Take the line with "t é um incentivo ao" and all lines after it, through the end of the records below, and repeat them exactly.

# Dataset excerpts:
= Beginning of Section =

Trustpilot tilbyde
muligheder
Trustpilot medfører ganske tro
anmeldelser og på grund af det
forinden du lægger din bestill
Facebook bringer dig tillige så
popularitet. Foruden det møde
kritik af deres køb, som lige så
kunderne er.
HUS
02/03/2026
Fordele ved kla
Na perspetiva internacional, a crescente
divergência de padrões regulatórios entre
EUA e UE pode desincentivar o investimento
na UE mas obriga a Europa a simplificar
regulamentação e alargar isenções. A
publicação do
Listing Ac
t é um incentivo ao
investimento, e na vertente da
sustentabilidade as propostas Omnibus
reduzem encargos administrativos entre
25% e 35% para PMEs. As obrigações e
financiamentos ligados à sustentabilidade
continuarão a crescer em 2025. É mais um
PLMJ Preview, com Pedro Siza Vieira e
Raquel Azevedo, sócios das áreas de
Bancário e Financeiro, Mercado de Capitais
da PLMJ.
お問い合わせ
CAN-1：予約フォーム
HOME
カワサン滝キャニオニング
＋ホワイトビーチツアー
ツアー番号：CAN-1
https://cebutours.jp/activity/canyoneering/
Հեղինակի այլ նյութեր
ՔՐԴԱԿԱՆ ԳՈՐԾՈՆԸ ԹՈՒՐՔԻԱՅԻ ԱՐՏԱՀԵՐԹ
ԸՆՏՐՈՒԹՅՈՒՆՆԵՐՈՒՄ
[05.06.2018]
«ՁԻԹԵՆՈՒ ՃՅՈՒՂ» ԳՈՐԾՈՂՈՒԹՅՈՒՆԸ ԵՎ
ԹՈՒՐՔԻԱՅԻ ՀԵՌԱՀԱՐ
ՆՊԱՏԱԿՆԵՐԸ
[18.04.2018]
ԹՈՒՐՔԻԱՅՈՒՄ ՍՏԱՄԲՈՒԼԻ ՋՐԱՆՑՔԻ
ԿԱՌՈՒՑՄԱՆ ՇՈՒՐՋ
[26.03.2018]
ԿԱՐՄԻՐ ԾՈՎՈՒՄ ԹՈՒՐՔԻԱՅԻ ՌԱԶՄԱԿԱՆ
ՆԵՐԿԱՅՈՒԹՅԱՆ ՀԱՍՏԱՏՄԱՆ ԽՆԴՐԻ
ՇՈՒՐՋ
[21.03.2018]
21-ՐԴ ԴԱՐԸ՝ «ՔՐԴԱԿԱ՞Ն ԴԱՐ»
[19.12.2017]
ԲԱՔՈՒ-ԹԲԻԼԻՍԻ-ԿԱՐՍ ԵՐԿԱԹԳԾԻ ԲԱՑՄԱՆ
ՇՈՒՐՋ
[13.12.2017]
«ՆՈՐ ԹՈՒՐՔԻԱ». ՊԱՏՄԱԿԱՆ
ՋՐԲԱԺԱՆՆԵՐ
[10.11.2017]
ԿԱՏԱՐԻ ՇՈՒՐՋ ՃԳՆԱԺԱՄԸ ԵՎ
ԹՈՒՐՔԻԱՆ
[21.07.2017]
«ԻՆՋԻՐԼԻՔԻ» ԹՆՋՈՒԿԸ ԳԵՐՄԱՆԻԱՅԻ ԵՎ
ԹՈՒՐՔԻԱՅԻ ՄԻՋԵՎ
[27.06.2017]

= End of Section =

# SOLUTION FOR THIS EXERCISE:
t é um incentivo ao
investimento, e na vertente da
sustentabilidade as propostas Omnibus
reduzem encargos administrativos entre
25% e 35% para PMEs. As obrigações e
financiamentos ligados à sustentabilidade
continuarão a crescer em 2025. É mais um
PLMJ Preview, com Pedro Siza Vieira e
Raquel Azevedo, sócios das áreas de
Bancário e Financeiro, Mercado de Capitais
da PLMJ.
お問い合わせ
CAN-1：予約フォーム
HOME
カワサン滝キャニオニング
＋ホワイトビーチツアー
ツアー番号：CAN-1
https://cebutours.jp/activity/canyoneering/
Հեղինակի այլ նյութեր
ՔՐԴԱԿԱՆ ԳՈՐԾՈՆԸ ԹՈՒՐՔԻԱՅԻ ԱՐՏԱՀԵՐԹ
ԸՆՏՐՈՒԹՅՈՒՆՆԵՐՈՒՄ
[05.06.2018]
«ՁԻԹԵՆՈՒ ՃՅՈՒՂ» ԳՈՐԾՈՂՈՒԹՅՈՒՆԸ ԵՎ
ԹՈՒՐՔԻԱՅԻ ՀԵՌԱՀԱՐ
ՆՊԱՏԱԿՆԵՐԸ
[18.04.2018]
ԹՈՒՐՔԻԱՅՈՒՄ ՍՏԱՄԲՈՒԼԻ ՋՐԱՆՑՔԻ
ԿԱՌՈՒՑՄԱՆ ՇՈՒՐՋ
[26.03.2018]
ԿԱՐՄԻՐ ԾՈՎՈՒՄ ԹՈՒՐՔԻԱՅԻ ՌԱԶՄԱԿԱՆ
ՆԵՐԿԱՅՈՒԹՅԱՆ ՀԱՍՏԱՏՄԱՆ ԽՆԴՐԻ
ՇՈՒՐՋ
[21.03.2018]
21-ՐԴ ԴԱՐԸ՝ «ՔՐԴԱԿԱ՞Ն ԴԱՐ»
[19.12.2017]
ԲԱՔՈՒ-ԹԲԻԼԻՍԻ-ԿԱՐՍ ԵՐԿԱԹԳԾԻ ԲԱՑՄԱՆ
ՇՈՒՐՋ
[13.12.2017]
«ՆՈՐ ԹՈՒՐՔԻԱ». ՊԱՏՄԱԿԱՆ
ՋՐԲԱԺԱՆՆԵՐ
[10.11.2017]
ԿԱՏԱՐԻ ՇՈՒՐՋ ՃԳՆԱԺԱՄԸ ԵՎ
ԹՈՒՐՔԻԱՆ
[21.07.2017]
«ԻՆՋԻՐԼԻՔԻ» ԹՆՋՈՒԿԸ ԳԵՐՄԱՆԻԱՅԻ ԵՎ
ԹՈՒՐՔԻԱՅԻ ՄԻՋԵՎ
[27.06.2017]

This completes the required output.